On their way to Athens on holiday...or are they?
It may have cost a whopping £4bn and been hailed as a state-of-the-art gateway to Britain by the great and good, but its first passengers were tutting and cursing, not gasping in awe.
Major troubles with baggage and cancelled flights overshadowed any appreciation passengers may have had for the architectural feat and the promised easy-flow layout.
And instead of emptying their wallets in the wealth of luxury retail outlets that had been built to make the airside experience a special one for shopaholics, thousands were being told they would not be flying tonight and the only spending they would be doing would be on a hotel room for the night.
Flights were cancelled throughout the day and by the evening, people were being told only hand luggage was permitted on almost all remaining flights.
Hotel room hunt
The cursing had begun on an underground train destined for the new terminal as news reached two women by text message that T5 was "a total disaster".
On arriving at the new T5 Tube stop, the evidence was all too clear as hundreds of people with huge wheelie suitcases made an about-turn after the briefest of holidays.
Others were desperately trying to rebook flights and find a hotel for the night - easier said than done.
Leaflets were handed out explaining travellers were entitled to £100 a night in compensation for hotel costs. However, the reality was that hotels were quoting prices of between £150 to £200.
Some passengers who were determined to jet away from all the chaos were advised they could do so and leave their luggage safely in lockers at the airport. But that suggestion left those holidaymakers questioning whether they could spend a fortnight away without bringing a change of clothes with them.
Deeply apologetic Tannoy messages were doing little to alleviate the worry.
And airport staff were sticking to the usual stringent rules, much to passenger Ena Goodman's chagrin.
She was on her way to Paris with her husband Stanley, but missed out on boarding the flight because her suitcase was an inch too large to qualify as hand luggage.
"Surely they could relax the rules a bit, under the circumstances," she said.
...but only if you don't want to take your luggage with you
"My husband will soon be 90 - it's not good for him to go through all this trauma. It's such a disgrace to this country that it should be such a shambles."
Foreign travellers were in agreement.
Asked it the terminal had impressed them, student Theodora Miltiadou, from Cyprus, laughed out loud.
"We did not expect this from British people who are so organised," she said.
Fellow student Irene Antonopoulos, also 20, said she expected a pleasant journey when booking with BA.
"But this is an embarrassment for them," she said.
A group of 74 South Koreans on a tour of Europe were also less than enamoured.
Cindy Han complained there were no litter bins nor enough seating, as she wondered whether she may be spending the night sleeping on the terminal's very shiny new floor.
Catherine Ricketts, travelling to Basel with her husband and 17-month-old daughter, sympathised with the staff but said they had no idea what was happening.

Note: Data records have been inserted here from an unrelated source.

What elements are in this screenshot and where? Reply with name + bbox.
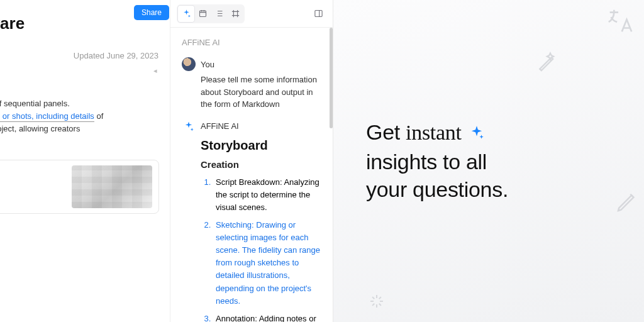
share-button[interactable]: Share	[134, 5, 169, 20]
ai-chat-panel: AFFiNE AI You Please tell me some inform…	[170, 28, 333, 322]
body-line: es describing key scenes or shots, inclu…	[0, 110, 162, 123]
avatar	[182, 57, 196, 71]
body-line: ovide a blueprint for a project, allowin…	[0, 123, 162, 135]
hero-headline: Get instant insights to all your questio…	[366, 118, 508, 204]
list-icon[interactable]	[211, 6, 227, 22]
pencil-icon	[614, 189, 640, 215]
message-body: Please tell me some information about St…	[182, 74, 321, 111]
document-editor: r Software Updated June 29, 2023 ◂ y pre…	[0, 0, 170, 322]
document-body[interactable]: y presented in the form of sequential pa…	[0, 75, 170, 148]
svg-rect-0	[199, 11, 206, 16]
ai-response-list: Script Breakdown: Analyzing the script t…	[182, 176, 321, 323]
svg-rect-1	[314, 11, 321, 17]
list-item: Script Breakdown: Analyzing the script t…	[213, 176, 321, 214]
message-author: You	[201, 60, 214, 69]
list-item: Sketching: Drawing or selecting images f…	[213, 219, 321, 308]
chat-message-ai: AFFiNE AI Storyboard Creation Script Bre…	[182, 119, 321, 323]
ai-panel-title: AFFiNE AI	[182, 38, 321, 47]
app-window: r Software Updated June 29, 2023 ◂ y pre…	[0, 0, 333, 322]
chat-message-user: You Please tell me some information abou…	[182, 57, 321, 111]
view-mode-group	[177, 4, 245, 23]
embed-card[interactable]: d by a grand ting a striking contr...	[0, 160, 159, 214]
ai-response-heading: Storyboard	[201, 138, 321, 153]
frame-icon[interactable]	[227, 6, 243, 22]
hero-emphasis: instant	[406, 121, 462, 144]
translate-icon	[605, 6, 634, 35]
star-burst-icon	[367, 292, 386, 311]
body-line: y presented in the form of sequential pa…	[0, 97, 162, 110]
updated-timestamp: Updated June 29, 2023	[0, 33, 170, 60]
message-author: AFFiNE AI	[201, 121, 239, 131]
date-icon[interactable]	[194, 6, 211, 22]
sparkle-icon	[182, 119, 196, 133]
panel-toggle-icon[interactable]	[310, 6, 326, 22]
body-link-text[interactable]: es describing key scenes or shots, inclu…	[0, 111, 94, 122]
embed-thumbnail	[72, 165, 152, 208]
body-line: rces in production.	[0, 135, 162, 148]
sparkle-icon[interactable]	[178, 6, 194, 22]
embed-caption: d by a grand ting a striking contr...	[0, 177, 64, 196]
sidebar-toolbar	[170, 0, 333, 28]
sparkle-icon	[469, 119, 485, 148]
list-item: Annotation: Adding notes or	[213, 313, 321, 322]
ai-response-subheading: Creation	[201, 159, 321, 170]
collapse-caret-icon[interactable]: ◂	[0, 60, 170, 75]
ai-sidebar: Share	[170, 0, 333, 322]
marketing-panel: Get instant insights to all your questio…	[333, 0, 644, 322]
magic-wand-icon	[535, 49, 560, 74]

"We are trying to book a hotel but thousands of people are probably doing the same thing.
"We have got to get to Basel by Saturday as it's my dad's 60th birthday. We can't miss it.
"We have rebooked our flight with BA but have been told there's no guarantee it's going to be fixed.
"We have got everything we need for my daughter but we will have to find somewhere for her to sleep soon."
Not everyone was despairing altogether though.
Charmaine Francis who won a trip to Hong Kong in a competition to mark Terminal 5's opening day, had been told she and her brother, Titus, may yet be able to fly.
"We were really excited but our expectations have been getting lower and lower."
And as I departed, they were left sitting tight wondering just how great the promised shopping Mecca just the other side of the security gate would have been - had they got the chance to see it.